I loved her a good long time, missy, he remembered snarling at Yancey Kloves, when she’d pressed him. And then I learned better.

But he knew now, oh, how he knew — that he never really had.

“’Cause all men are dogs, huh?” he asked Oona now, out loud, voice deceptively even.

She nodded. “And pigs, and rats — vermin of all descriptions.” Then paused, eyes softening slightly: “But then, you ain’t really a man at all, are you? No matter ’ow you look.”

He almost thought she might’ve meant it for a compliment, of a sort. But even so, it made him snap upright once more, too angry to even reply ’til he’d took a deep breath, blew it out.

“Yes, I damn well am,” he told her.

“All right, then. Do what a man does, supposedly — look, and see. Your Pa was a bastard, but ’e knew ’is works, by God. So fink on it, ’cause it’s you this Call’s meant for, not me; might be it’s you needs to take a gander, wivout all your jaw, and ponder it through in ways I can’t. Bloody fink, for once!”

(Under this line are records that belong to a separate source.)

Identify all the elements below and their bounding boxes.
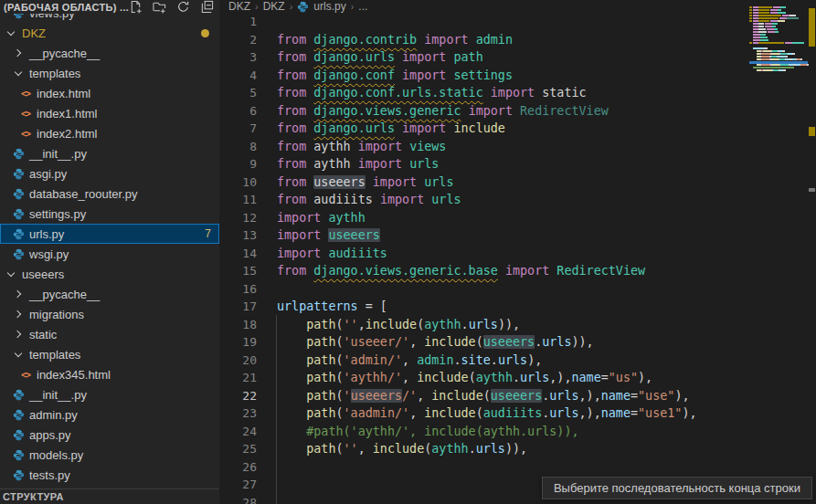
tree-item-migrations[interactable]: migrations [0, 304, 219, 324]
code-line: 6from django.views.generic import Redire… [219, 102, 816, 121]
outline-label: СТРУКТУРА [3, 491, 64, 502]
tree-item-dkz[interactable]: DKZ [0, 23, 219, 43]
tree-item-label: __pycache__ [29, 288, 100, 301]
line-number: 15 [219, 262, 257, 280]
python-file-icon [11, 389, 26, 401]
tree-item-useeers[interactable]: useeers [0, 264, 219, 284]
breadcrumb-separator: › [351, 1, 355, 12]
collapse-all-icon[interactable] [200, 0, 214, 14]
code-line: 16 [219, 280, 816, 299]
tree-item-label: useeers [22, 268, 64, 281]
line-number: 16 [219, 280, 257, 299]
code-area[interactable]: 12from django.contrib import admin3from … [219, 13, 816, 504]
breadcrumb-separator: › [290, 1, 293, 12]
code-line: 5from django.conf.urls.static import sta… [219, 84, 816, 102]
tree-item-urls-py[interactable]: urls.py7 [0, 224, 219, 244]
code-line: 20 path('admin/', admin.site.urls), [219, 352, 816, 370]
new-file-icon[interactable] [129, 0, 143, 14]
line-number: 17 [219, 298, 257, 316]
tree-item-tests-py[interactable]: tests.py [0, 465, 219, 485]
tree-item-label: urls.py [29, 227, 64, 241]
code-line: 3from django.urls import path [219, 48, 816, 67]
tree-item--init-py[interactable]: __init__.py [0, 384, 219, 404]
breadcrumb-item[interactable]: urls.py [313, 0, 345, 13]
chevron-expanded-icon [7, 27, 15, 35]
tree-item-label: static [29, 328, 57, 341]
code-line: 11from audiiits import urls [219, 191, 816, 209]
line-number: 26 [219, 458, 257, 477]
tree-item-models-py[interactable]: models.py [0, 445, 219, 465]
code-text: from django.views.generic import Redirec… [277, 102, 609, 121]
tree-item-templates[interactable]: templates [0, 344, 219, 364]
tree-item-label: index2.html [37, 127, 97, 141]
tree-item-label: admin.py [29, 408, 78, 422]
python-file-icon [11, 208, 26, 220]
tree-item-admin-py[interactable]: admin.py [0, 404, 219, 425]
chevron-expanded-icon [15, 68, 22, 75]
tree-item-index2-html[interactable]: <>index2.html [0, 123, 219, 143]
workspace-section-header[interactable]: (РАБОЧАЯ ОБЛАСТЬ) ... [0, 0, 219, 14]
line-number: 9 [219, 155, 257, 173]
tree-item-asgi-py[interactable]: asgi.py [0, 163, 219, 184]
explorer-sidebar: views.pyDKZ__pycache__templates<>index.h… [0, 0, 219, 504]
tree-item-label: models.py [29, 448, 83, 462]
line-number: 11 [219, 191, 257, 209]
tree-item-settings-py[interactable]: settings.py [0, 204, 219, 224]
tree-item-templates[interactable]: templates [0, 63, 219, 83]
line-number: 27 [219, 476, 257, 494]
line-number: 18 [219, 316, 257, 334]
code-text: path('',include(aythh.urls)), [277, 316, 520, 334]
indent-guide [276, 315, 277, 504]
ruler-marker [809, 188, 815, 192]
line-number: 24 [219, 423, 257, 441]
chevron-collapsed-icon [14, 49, 21, 57]
line-number: 19 [219, 333, 257, 352]
code-text: from aythh import urls [277, 155, 439, 173]
tree-item-label: index.html [37, 87, 90, 100]
code-line: 10from useeers import urls [219, 173, 816, 192]
code-line: 14import audiiits [219, 245, 816, 263]
python-file-icon [11, 148, 26, 160]
chevron-expanded-icon [15, 349, 22, 356]
html-file-icon: <> [18, 129, 33, 139]
tree-item-database-roouter-py[interactable]: database_roouter.py [0, 184, 219, 204]
code-text: import aythh [277, 209, 366, 227]
line-number: 13 [219, 226, 257, 245]
line-number: 20 [219, 352, 257, 370]
code-line: 26 [219, 458, 816, 477]
overview-ruler[interactable] [808, 0, 816, 504]
ruler-marker [809, 8, 815, 47]
code-text: #path('aythh/', include(aythh.urls)), [277, 423, 579, 441]
tree-item-index1-html[interactable]: <>index1.html [0, 103, 219, 123]
line-number: 23 [219, 404, 257, 423]
ruler-marker [809, 127, 815, 136]
code-text: path('', include(aythh.urls)), [277, 440, 527, 458]
python-file-icon [11, 168, 26, 180]
code-text: from django.conf import settings [277, 67, 513, 85]
editor-pane[interactable]: DKZ›DKZ›urls.py›... 12from django.contri… [219, 0, 816, 504]
tree-item-label: tests.py [29, 468, 70, 482]
tree-item-index-html[interactable]: <>index.html [0, 83, 219, 103]
minimap[interactable] [749, 0, 808, 504]
tree-item-static[interactable]: static [0, 324, 219, 344]
code-line: 22 path('useeers/', include(useeers.urls… [219, 387, 816, 405]
tree-item-index345-html[interactable]: <>index345.html [0, 364, 219, 384]
new-folder-icon[interactable] [153, 0, 166, 14]
outline-section-header[interactable]: СТРУКТУРА [0, 488, 219, 504]
tree-item--pycache-[interactable]: __pycache__ [0, 284, 219, 304]
python-file-icon [11, 248, 26, 260]
tree-item-apps-py[interactable]: apps.py [0, 425, 219, 445]
line-number: 10 [219, 173, 257, 192]
code-text: from django.urls import path [277, 48, 483, 67]
breadcrumb-item[interactable]: DKZ [228, 0, 250, 13]
tree-item-wsgi-py[interactable]: wsgi.py [0, 244, 219, 264]
breadcrumb-item[interactable]: DKZ [263, 0, 285, 13]
chevron-collapsed-icon [14, 310, 21, 318]
refresh-icon[interactable] [176, 0, 190, 14]
code-text: import useeers [277, 226, 380, 245]
python-file-icon [11, 469, 26, 481]
breadcrumb-item[interactable]: ... [358, 0, 367, 13]
tree-item--init-py[interactable]: __init__.py [0, 143, 219, 163]
tree-item-label: apps.py [29, 428, 71, 442]
tree-item--pycache-[interactable]: __pycache__ [0, 43, 219, 63]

Chess’s hand throbbed, a literal phantom pain. He squinted down at the raw-scraped smear it left behind on the wall — only to watch light bloom from his palm. Oona’s shadow leaped up, towering on the bricks behind her with a sizzling power-crackle. And framing it, visible now under Chess’s personal footlight, three rough lines sketched out a brick rectangle, some open door backlit by the sun beyond.

At shoulder level, the red ghost of Chess’s blood still shone, the only true colour in this entire pocket world.

With more gentleness than he’d intended, Chess pushed Oona out of the way, stepping into her place; his glory-hand’s light faded, plunging the alley back into darkness. But now that Chess had seen the cracks, he couldn’t unsee them. He drove fingers along their length, scrabbling for the hidden catch or trip-switch, tearing his own no-nails. The pain galvanized him to punch brick over and over again, hooking it from left to right and back to left once more, as if trying to bust nonexistent hinges. His knuckles shredded, dripping blood hot enough to steam, which the fissures drank up in turn. And again and again he struck, smearing that blood along every inch, to what damn end he couldn’t’ve begun to reckon, even if you’d asked him.

Without warning, the wall’s blood-delineated portion simply disintegrated, collapsing with an outward-bellying whoof of dust and mica. Chess and Oona jerked back, shielding their eyes, and lowered their hands to see — nothing. A gap of absolute black, not even reflecting the chill gleam of Seven Dials’ rain. Yet Chess knew that darkness, down in his gut. Had glimpsed it before, inside the Enemy’s empty ribcage and the bottom of Her Goddamn Rainbow Ladyship’s grinning black eyes, as she stared down into his while riding him: the darkness of a crack in the world, the place where the light bled out.

Oona seized him by one hand, blood notwithstanding, and didn’t leave go. Chess’s throat felt like sand and glass when he finally spoke. “So . . . it’s in there, I guess, or stay here. Forever.”

Beside him, his mother’s too-young shape only nodded; didn’t need to turn to see it, not at all. Not with her shoulder’s muscle popping slightly and their no-pulses hammering in unison: her dead heart, his long-gone one.

> Chess closed his eyes, and groaned.

“Fuck it,” he said, finally. And leaped, pulling Oona with him.